On 7/26/22 at 9:25 AM, Staff A, Regional Corporate Nurse, looked for hospice binders at the nurses' stations but could not find one for Resident #8.
On 7/26/22 at 09:33 AM, Staff A stated that she talked with Resident #8's hospice nurse. Staff A reported that the hospice nurse said that they document in the residents' health care record and then download the documentation under the miscellaneous tab. Staff A explained that the CNAs could access the miscellaneous tab but did not know for sure if they routinely would access it. When asked how the CNAs would know when a resident received hospice care, Staff A responded that she would need to look into it further. While talking to Staff A, the MDS Coordinator sat in the room and added that she did not know how the CNAs accessed information related to hospice services.
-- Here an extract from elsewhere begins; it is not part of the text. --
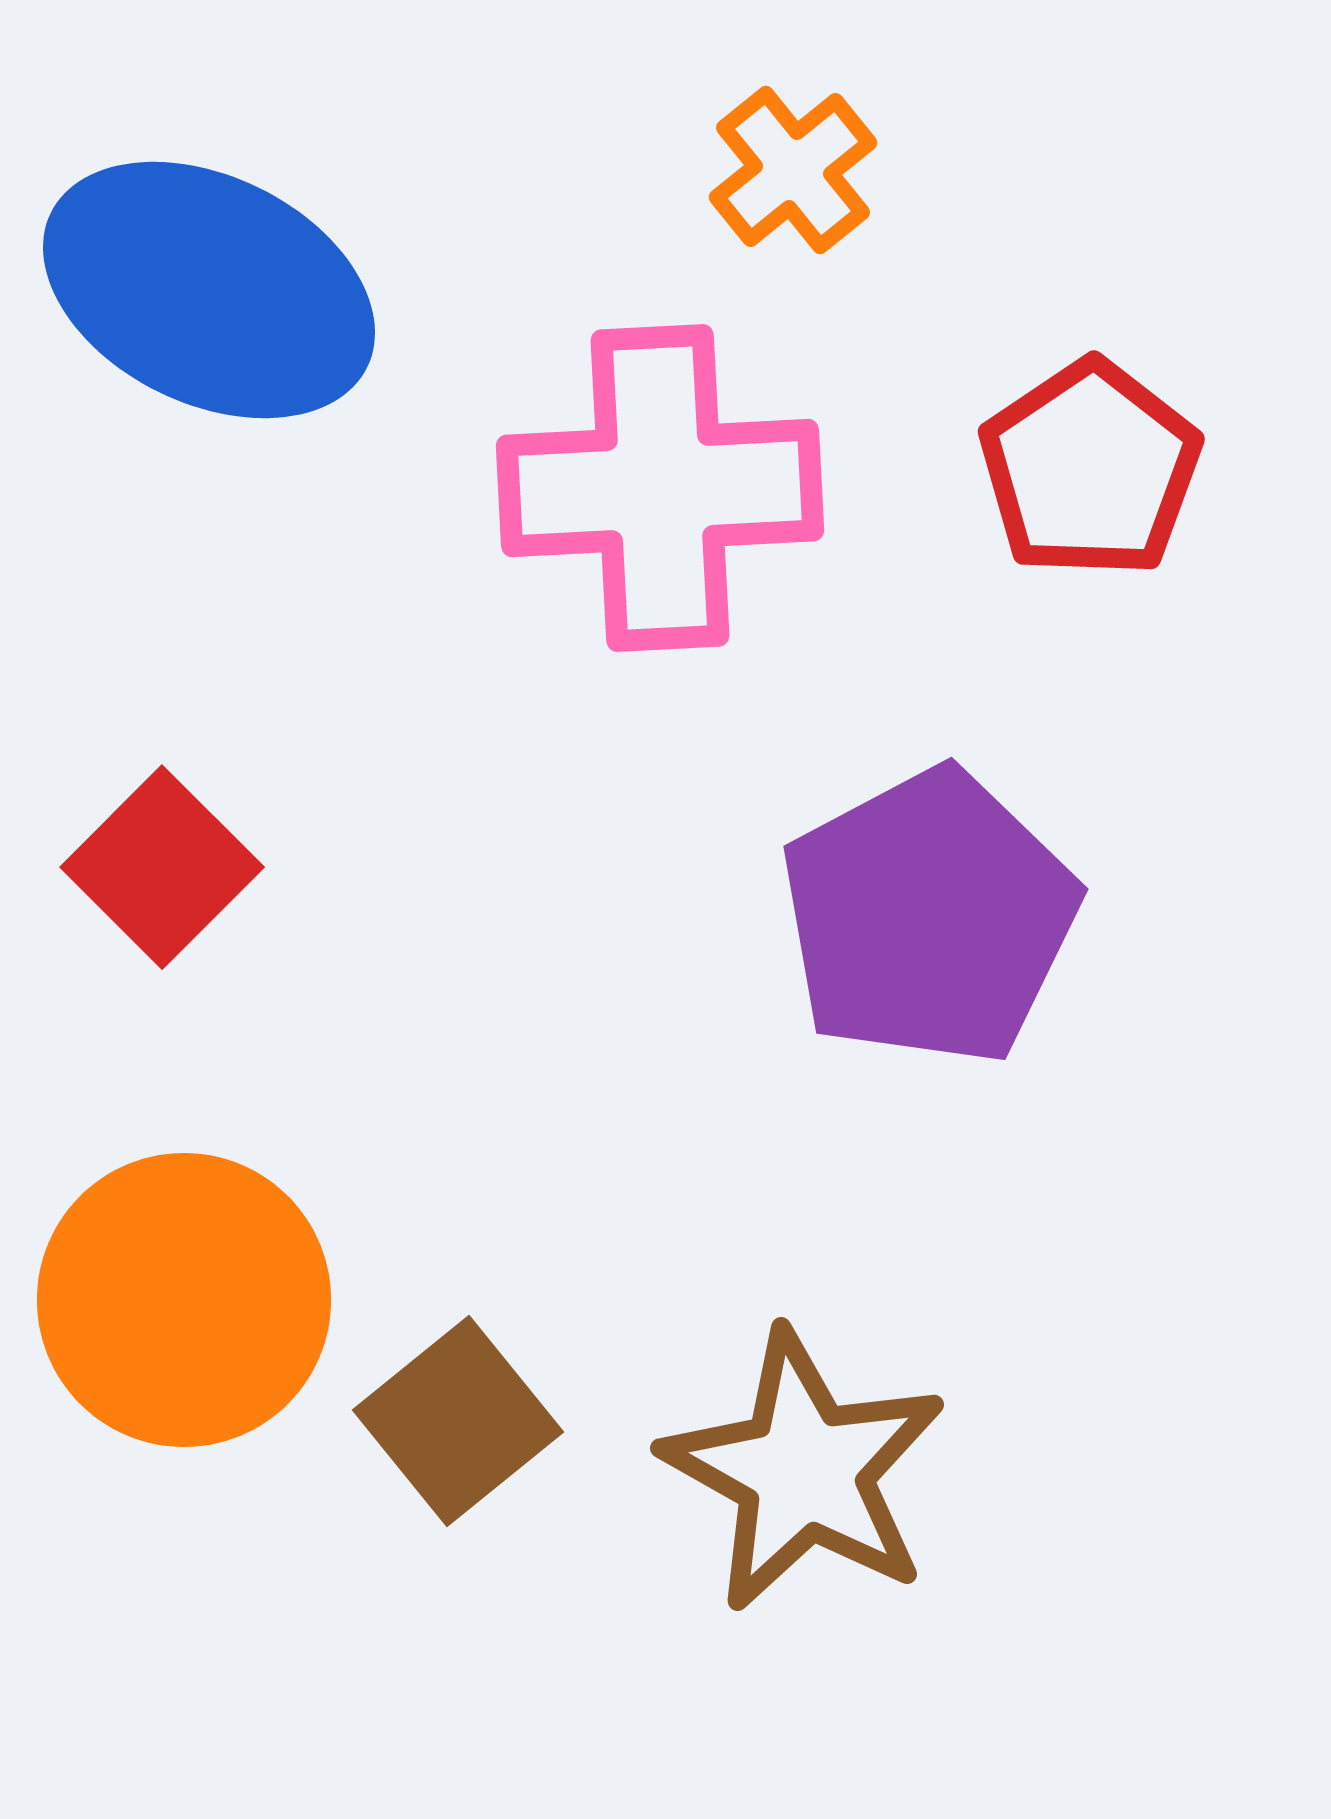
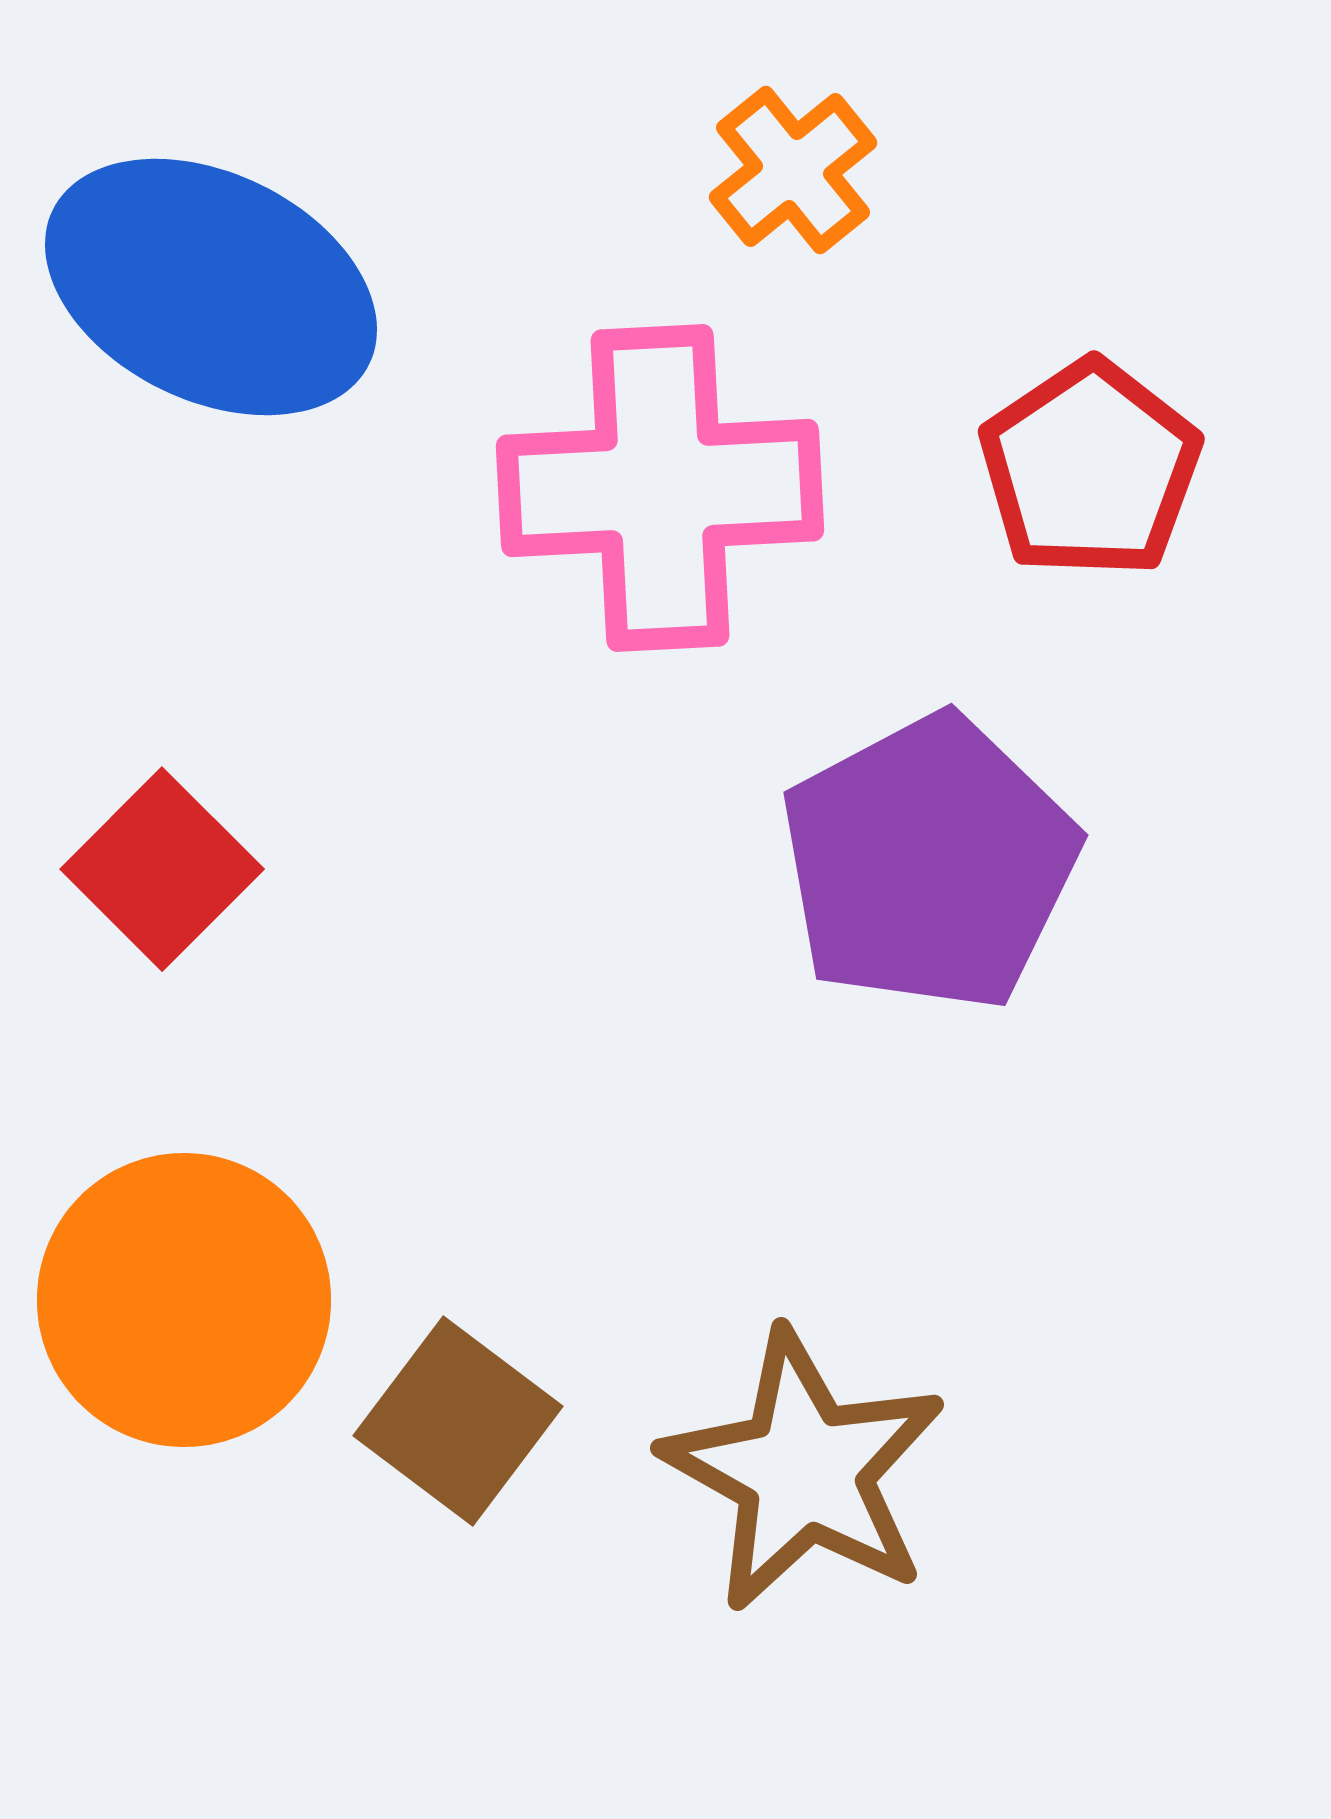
blue ellipse: moved 2 px right, 3 px up
red square: moved 2 px down
purple pentagon: moved 54 px up
brown square: rotated 14 degrees counterclockwise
On 7/26/22 at 9:41 AM, Staff P, CNA, accompanied by Staff A, brought her phone to show where CNA's could see that a resident received hospice services. Staff P explained that the CNA's document their information on each resident in their phones. Staff P said that they knew each resident's plan of care by the information they saw on their phones. When asked to see if Resident #8 received hospice services, Staff P reported that she wanted to show the resident that she currently accessed and appeared hesitant to pull up Resident #8's information. Staff P used the phone and went to Resident #8's information. Once there, she stated the information did not include that Resident #8 received hospice services.
The Care Plan Focus initiated on 9/18/19 related to Advanced Directives included an intervention initiated on 6/10/21 that Resident #8 had hospice services. The intervention got resolved on 11/11/21, indicating the resident did not have hospice services.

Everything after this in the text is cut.